In this exercise, return the whole listing exactly, excluding any images.
+===+
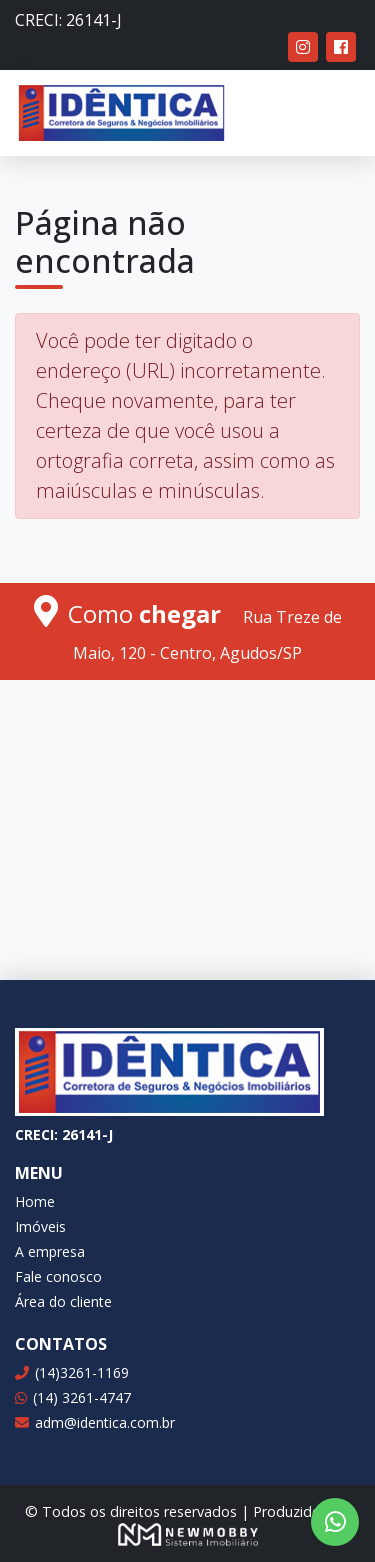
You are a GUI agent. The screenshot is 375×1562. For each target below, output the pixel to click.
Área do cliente (63, 1301)
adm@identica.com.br (95, 1422)
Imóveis (40, 1226)
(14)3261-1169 (72, 1372)
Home (35, 1201)
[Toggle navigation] (331, 113)
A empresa (50, 1251)
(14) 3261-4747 (73, 1397)
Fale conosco (58, 1276)
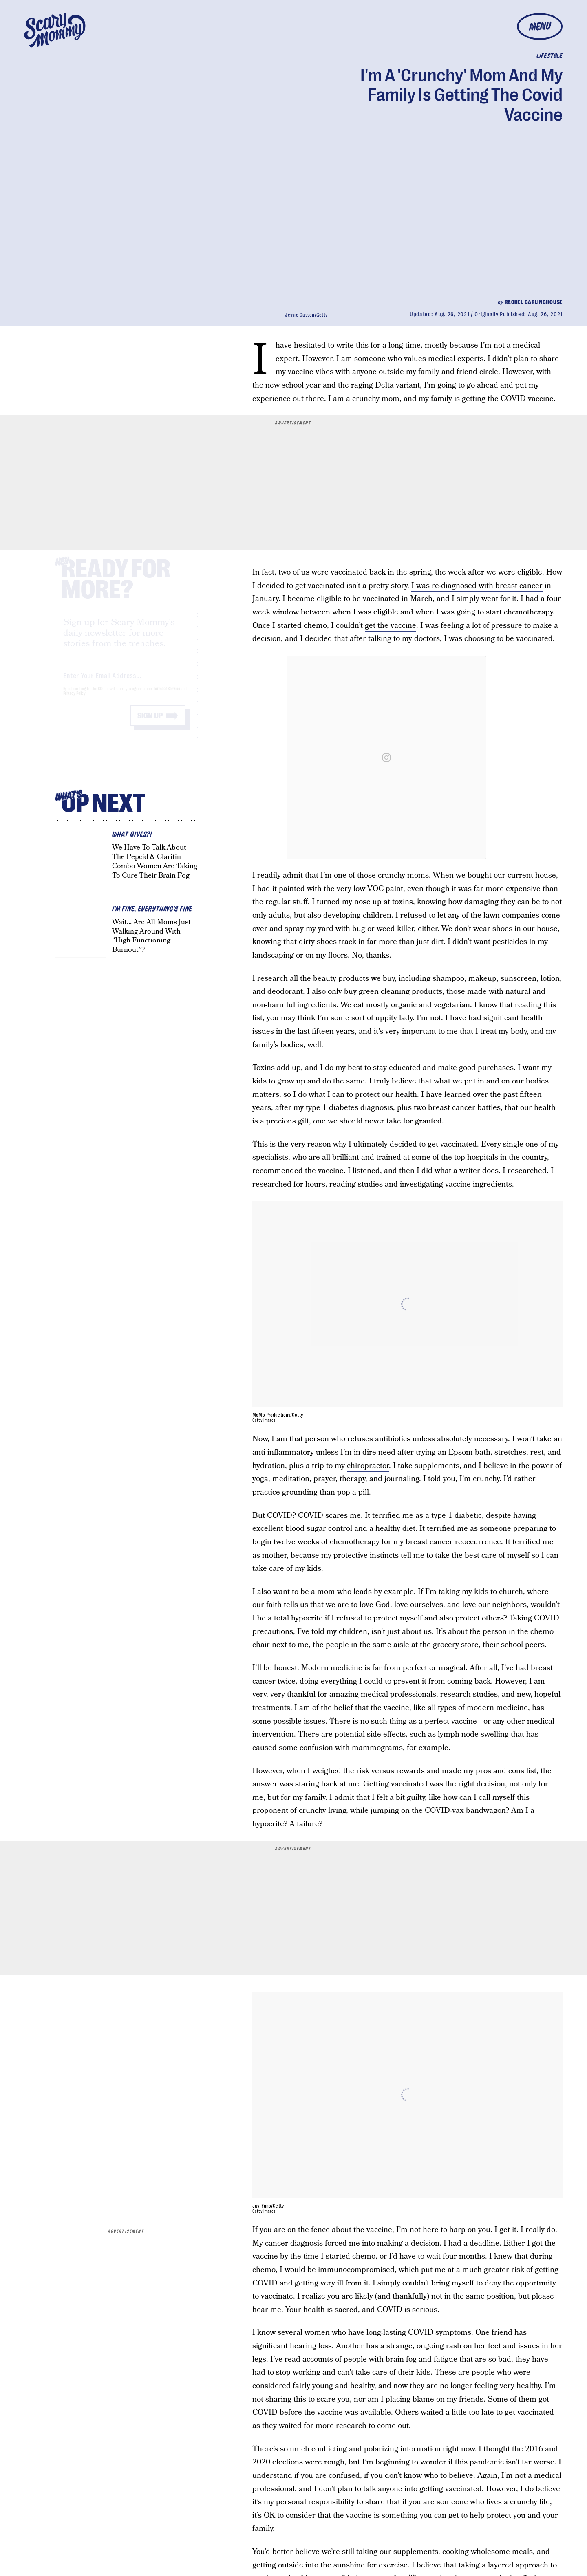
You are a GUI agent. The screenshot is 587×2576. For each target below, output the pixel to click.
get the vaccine (390, 625)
+===+
Your solution:
You are a GUI agent. The screenshot is 375×1562. For each target below, output the pixel to click.
Área do cliente (63, 1301)
adm@identica.com.br (95, 1422)
Imóveis (40, 1226)
(14)3261-1169 (72, 1372)
Home (35, 1201)
[Toggle navigation] (331, 113)
A empresa (50, 1251)
(14) 3261-4747 (73, 1397)
Fale conosco (58, 1276)
You are a GUI agent. The screenshot is 587×2576. For each target below, output the pixel to click.
get the vaccine (390, 625)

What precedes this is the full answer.